Do bojo da carteira nem
sempre saem temas surpreendentes. Muitas vezes, ao contrário do que ela pensa,
são mais do que previsíveis.
Penso que já falei de
memórias. É raríssimo reler o que escrevi e tenho medo de me repetir, mas sempre
que regresso às raízes saltam as memórias para o colo, trepam peito acima e,
não sei porquê, teimam acintosamente em alcançar os olhos (só pode mesmo ser de
propósito) para que se afoguem em lágrimas. Estranhamente, as memórias nadam e sobrevivem.
Ninguém nos ensina a
guardar memórias. Instalam-se sem pedir licença. Há quem tudo faça por apagá-las.
De nada vale. Estão lá, queiramos ou não. As más e as boas. As más, contamos a
poucos e algumas ensinam-nos a crescer. As boas, desejamos que todos as tenham
iguais.
Sei bem que os filhos
terão as suas memórias mas gostava tanto que fossem meros acrescentos das
nossas… Talvez nos compreendessem melhor, quando perante uma paisagem, uma luz,
um som, um cheiro, nos vêem paralisados, de sorriso pronto, um ar pateta...
Como explicar as cores, cheiros,
sons e gestos que nos transportam até a um outro tempo, feliz ou menos feliz? Algumas
memórias ainda poderão ter remédio, para outras é demasiado tarde. Mesmo com inusitados
esforços só conseguimos partilhar algumas e muitas desapareceram na voracidade
das regulamentações enviadas com selo de Bruxelas.
Desapareceram aqui os
gestos e cheiros da minha infância. Se quisesse o seu retorno, tinha de me ver
com as regras higiénicas europeias, inodoras e incolores. Mas um dia ainda poderei
revivê-las. Como os cheiros da queijaria. Os gestos. Sentir os dedos a mergulhar
naquela massa branca tão macia extorquindo-lhe o soro e moldá-la ao cincho. O
cheiro da massa do pão. Dos gestos violentos a amassá-la, acabando numa simples
bênção de cruz rematada a frase condizente. Da vassoura de giestas a varrer o
forno, quente da carqueja. Da espera. O aprender a esperar. O cheiro do pão
quando se tira a porta do forno.
O gesto de migar as couves
para as galinhas. O chamá-las ao repasto. Os cheiros do fumeiro. Provocar os
perus. Os cheiros da adega. Os gestos rigorosos para, numa horta, tapar com a
enxada um rego no minuto exacto e dar entrada à água noutro. Os badalos e
chocalhos ao longe. Cavalgar como se fosse dona do vento.

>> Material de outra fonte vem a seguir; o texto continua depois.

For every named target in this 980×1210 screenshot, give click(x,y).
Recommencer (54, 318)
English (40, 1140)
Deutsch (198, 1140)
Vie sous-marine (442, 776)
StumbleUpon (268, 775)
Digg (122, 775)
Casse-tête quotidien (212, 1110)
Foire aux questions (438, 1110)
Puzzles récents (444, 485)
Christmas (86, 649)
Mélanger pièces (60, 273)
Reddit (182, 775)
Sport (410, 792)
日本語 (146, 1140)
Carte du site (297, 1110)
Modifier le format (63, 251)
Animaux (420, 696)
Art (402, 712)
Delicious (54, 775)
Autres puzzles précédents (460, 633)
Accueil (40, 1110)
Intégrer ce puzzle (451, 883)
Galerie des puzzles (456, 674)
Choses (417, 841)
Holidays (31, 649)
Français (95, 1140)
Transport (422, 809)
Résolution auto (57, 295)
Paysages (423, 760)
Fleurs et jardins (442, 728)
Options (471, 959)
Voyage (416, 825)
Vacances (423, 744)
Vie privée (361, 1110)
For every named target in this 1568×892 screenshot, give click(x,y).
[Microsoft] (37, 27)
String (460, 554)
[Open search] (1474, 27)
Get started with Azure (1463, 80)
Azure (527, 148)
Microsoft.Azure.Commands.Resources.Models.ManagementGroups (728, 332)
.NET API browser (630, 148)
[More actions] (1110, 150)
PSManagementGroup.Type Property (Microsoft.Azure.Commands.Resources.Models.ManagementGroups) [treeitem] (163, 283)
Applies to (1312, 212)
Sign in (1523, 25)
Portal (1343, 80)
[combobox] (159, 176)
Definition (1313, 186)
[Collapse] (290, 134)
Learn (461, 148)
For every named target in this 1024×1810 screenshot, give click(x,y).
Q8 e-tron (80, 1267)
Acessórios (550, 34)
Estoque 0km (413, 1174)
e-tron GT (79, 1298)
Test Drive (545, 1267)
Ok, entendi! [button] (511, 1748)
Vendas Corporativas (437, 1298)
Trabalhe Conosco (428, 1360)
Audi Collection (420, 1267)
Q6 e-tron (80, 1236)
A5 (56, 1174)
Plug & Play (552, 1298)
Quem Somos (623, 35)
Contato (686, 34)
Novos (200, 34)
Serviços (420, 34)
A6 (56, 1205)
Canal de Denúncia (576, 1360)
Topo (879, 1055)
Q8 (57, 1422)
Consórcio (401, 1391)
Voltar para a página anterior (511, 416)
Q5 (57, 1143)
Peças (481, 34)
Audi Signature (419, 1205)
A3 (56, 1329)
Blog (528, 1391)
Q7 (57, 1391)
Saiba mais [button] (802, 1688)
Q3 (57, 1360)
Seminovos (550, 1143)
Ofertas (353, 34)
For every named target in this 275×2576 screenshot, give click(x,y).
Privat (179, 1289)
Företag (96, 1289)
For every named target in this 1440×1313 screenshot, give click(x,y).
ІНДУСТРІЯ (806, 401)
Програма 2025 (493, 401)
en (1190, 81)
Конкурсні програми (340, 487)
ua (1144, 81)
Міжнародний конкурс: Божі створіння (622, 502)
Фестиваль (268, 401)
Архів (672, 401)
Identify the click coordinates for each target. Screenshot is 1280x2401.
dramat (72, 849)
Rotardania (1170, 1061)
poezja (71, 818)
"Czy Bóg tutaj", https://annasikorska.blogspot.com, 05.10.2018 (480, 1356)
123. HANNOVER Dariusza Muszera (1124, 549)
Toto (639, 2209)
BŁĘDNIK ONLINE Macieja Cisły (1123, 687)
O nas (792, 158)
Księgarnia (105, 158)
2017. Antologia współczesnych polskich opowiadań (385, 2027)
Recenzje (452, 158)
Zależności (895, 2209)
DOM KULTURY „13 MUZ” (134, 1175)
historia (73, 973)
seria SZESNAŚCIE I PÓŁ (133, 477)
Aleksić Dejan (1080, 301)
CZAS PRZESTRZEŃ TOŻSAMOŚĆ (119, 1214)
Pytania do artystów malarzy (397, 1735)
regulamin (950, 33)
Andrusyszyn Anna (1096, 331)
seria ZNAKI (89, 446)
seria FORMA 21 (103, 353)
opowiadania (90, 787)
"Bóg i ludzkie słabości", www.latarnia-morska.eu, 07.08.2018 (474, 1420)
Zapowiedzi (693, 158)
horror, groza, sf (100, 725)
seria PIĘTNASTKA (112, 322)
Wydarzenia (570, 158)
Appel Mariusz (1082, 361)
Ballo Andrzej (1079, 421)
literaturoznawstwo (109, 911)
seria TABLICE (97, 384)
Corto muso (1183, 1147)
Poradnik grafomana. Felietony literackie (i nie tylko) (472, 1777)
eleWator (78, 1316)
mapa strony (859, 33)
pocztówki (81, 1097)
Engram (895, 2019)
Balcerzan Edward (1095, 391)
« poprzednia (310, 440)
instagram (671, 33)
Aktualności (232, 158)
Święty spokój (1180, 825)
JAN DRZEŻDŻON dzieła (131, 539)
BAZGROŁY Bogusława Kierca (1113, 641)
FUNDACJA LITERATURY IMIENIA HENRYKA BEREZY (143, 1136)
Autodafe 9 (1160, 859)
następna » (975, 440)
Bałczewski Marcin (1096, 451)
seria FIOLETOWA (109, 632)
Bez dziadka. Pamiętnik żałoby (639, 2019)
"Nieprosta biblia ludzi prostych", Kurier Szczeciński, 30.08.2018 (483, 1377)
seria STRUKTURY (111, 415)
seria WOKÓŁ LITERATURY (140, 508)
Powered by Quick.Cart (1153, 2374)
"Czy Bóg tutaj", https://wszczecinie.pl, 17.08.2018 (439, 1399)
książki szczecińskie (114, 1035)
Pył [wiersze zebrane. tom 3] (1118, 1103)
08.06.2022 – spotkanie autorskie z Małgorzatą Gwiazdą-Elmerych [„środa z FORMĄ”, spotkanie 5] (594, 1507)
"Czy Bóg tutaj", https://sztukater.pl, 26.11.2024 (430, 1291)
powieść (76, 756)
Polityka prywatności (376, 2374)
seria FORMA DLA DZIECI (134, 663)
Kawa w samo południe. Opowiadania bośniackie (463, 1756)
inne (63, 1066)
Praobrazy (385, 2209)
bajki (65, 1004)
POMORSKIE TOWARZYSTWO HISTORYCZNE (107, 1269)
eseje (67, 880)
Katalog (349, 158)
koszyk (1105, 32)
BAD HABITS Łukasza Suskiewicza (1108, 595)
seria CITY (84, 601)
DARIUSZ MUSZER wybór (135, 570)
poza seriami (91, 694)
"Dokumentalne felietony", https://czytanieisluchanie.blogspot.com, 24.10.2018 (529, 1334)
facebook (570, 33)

As memórias perdidas. O tempo
exacto de regular o candeeiro a petróleo para não queimar a chaminé. O cheiro
das velas que levávamos para o quarto. O som das nossas vozes ao serão. O som das
conversas fascinantes dos tios e os seus desenhos deslumbrantes. O som do
silêncio quando, concentrados, tentávamos agradar à avó mostrando que também sabíamos
desenhar. O som das cartas da paciência da avó. O som dos seus passos subindo a
escada para ver se não tínhamos velas acesas. O som do telefone que o tio-avô
inventou para ligar as quintas entre si, em códigos Morse diferentes. Três
traços. É para nós! O gongo gigante que à falta de sino, marcava as horas de
descanso e de trabalho. O gongo pequenino de casa para chamar às refeições, que
a avó levava até à varanda. Raramente o ouvia, tão longe estava, e os atrasos
pagavam-se.
Estas e muitas mais, recuperáveis
ou perdidas, guardo-as em caixa de música que toca sem avisar.
Inesperadamente herdei
também as memórias dos nossos que cruzaram os mares, conheço os sons, cores e
cheiros sentidos pelos que aportaram em sítios onde nunca fui. Sei que os
reconheço. Sei que vou chorar na sua presença porque os sinto meus.